ちょっと参考までに聞いてみたいんですけども、今日「スタートアップを自分で始めたいな」と思ってここにいらっしゃった方、どれくらいいらっしゃいますか?
(会場挙手)
おっ、20パーセントぐらいですかね。じゃあ「スタートアップで働きたいぞ」と思って来たという方、どれくらいいらっしゃいますか?
(会場挙手)
その他大勢って感じですかね。
後藤:スタートアップを「始める方」のスキルやエネルギーと、「スタートアップにジョインする」ところで必要になってくるスキルは、実はけっこう変わってくるのかな、と思ってまして。
清水さんは、大きい企業とスタートアップ、たぶん両方をご経験されてきたと思うんですけども。大企業で働くことと、スタートアップで働くことの違いについて、お話しいただいてもいいでしょうか。
清水:ぜんぜん違うなと思うところが「組織の作り方」です。会社が大きくなってきた時に事業部やグループが分かれていって、その中でチームが分かれて「あなたはここでこれをやってくださいね」ってジョブディスクリプションがはっきりしてくる。これは大きくなればなるほど、あると思っています。
逆にベンチャー・スタートアップ、創業から数年ですってなった時に、そんなに部署は分かれないじゃないですか(笑)。だいたいコーポレート、ビジネスサイド、エンジニアサイド、みたいな。
後藤:もうなんでもやるみたいな。
清水:そうなんです。なので、1人当たりの裁量が(大きい)。「ベンチャー・スタートアップに行ったほうが大きく成長できるよね」っていうのは、この組織の作り方の違いだと思っています。持つ責任範囲がより大きいのが、スタートアップ・ベンチャーの特徴かなと思います。
後藤:ありがとうございます。大林さん、どうでしょう。
大林:そうですね、それはもちろん僕も100パーセントアグリーではあります。でも1個、大手企業にいた人間からすると、やはり予算の規模が違かったり。僕らが土日に当たり前のように仕事をしている時に、大手でもすごく優秀な人とか自律的にキャリアを作っている人って、土日でもぜんぜん返信されるんですよ。
後藤:土日で働いてるって、今ここで言って大丈夫なんですか?
大林:「僕は」なので、ぜんぜんいいと思います(笑)。なので、大手にいてももちろんキャリアを作ることはできますし、ベンチャーにいてももちろん自分で裁量を拾うことができるので、どっちでもキャリアを作れると僕は思っています。

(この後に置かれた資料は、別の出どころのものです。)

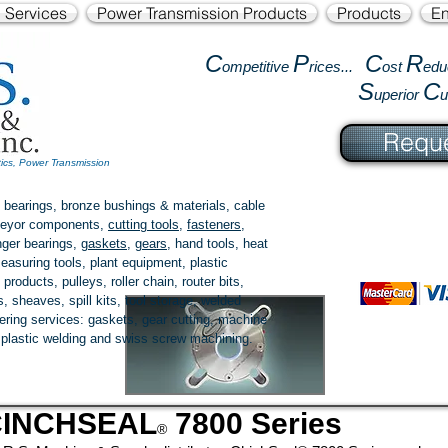
l Services
Power Transmission Products
Products
En
C
P
C
R
ompetitive
rices...
ost
edu
S
C
uperior
Reque
tics, Power Transmission
 bearings, bronze bushings & materials, cable
onveyor components,
cutting tools
,
fasteners
,
ger bearings
,
gaskets
,
gears
, hand tools, heat
easuring tools, plant equipment, plastic
 products
, pulleys, roller chain, router bits,
 sheaves, spill kits, tool storage, welded
fering services: gaskets,
gear cutting
, machine
, plastic welding and swiss screw machining.
CINCHSEAL
7800 Series
®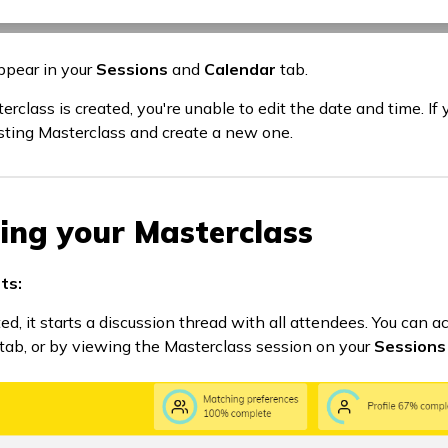
ppear in your
Sessions
and
Calendar
tab.
rclass is created, you're unable to edit the date and time. If
isting Masterclass and create a new one.
ting your Masterclass
ts:
d, it starts a discussion thread with all attendees. You can a
tab, or by viewing the Masterclass session on your
Sessions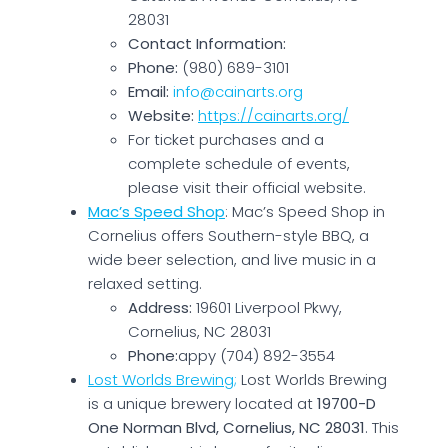
28031
Contact Information:
Phone:
(980) 689-3101
Email:
info@cainarts.org
Website:
https://cainarts.org/
For ticket purchases and a
complete schedule of events,
please visit their official website.
Mac’s Speed Shop
: Mac’s Speed Shop in
Cornelius offers Southern-style BBQ, a
wide beer selection, and live music in a
relaxed setting.
Address:
19601 Liverpool Pkwy,
Cornelius, NC 28031
Phone:
appy (704) 892-3554
Lost Worlds Brewing;
Lost Worlds Brewing
is a unique brewery located at
19700-D
One Norman Blvd, Cornelius, NC 28031
. This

後藤:ありがとうございます。何を目指すのかによって、というところもあるかもしれないですね。じゃあ橘さん、お願いします。
橘:今日はどっちかというとスタートアップで働きたい人、起業したい人なのでスタートアップ向けなんですけど。やはり起業家ってシャレにならない責任をおうというか、失敗は自分の美談じゃなくて、従業員とか取引先に多大な迷惑をかけるので。そういうシャレにならなさはやっぱりあります。
スタートアップって大成功を収めないと意味がないんで、スタートアップ起業するのに最初自分たちで何ができるかとか……。「受託からやろう」とか「目の前にある事業」とかだと、あんまりスタートアップとしての存在価値がないようにも思える。
GAFAを超えるようなどデカいことで勝負してやろうっていうのが、日本経済のためになるので、そういう大勝負をする。自分だけの人生じゃなくなっちゃうんで、それを成功させないと本当にシャレにならない。そういう気概とか全責任を負う覚悟がある人以外は起業家になっちゃいけないなってたまに思いますね。
後藤:またすごく選択肢が狭まってくるような話になりましたが(笑)。経営者になろうと、自分でスタートアップを始めようという方には今、すごく良いメッセージなんじゃないかなと思います。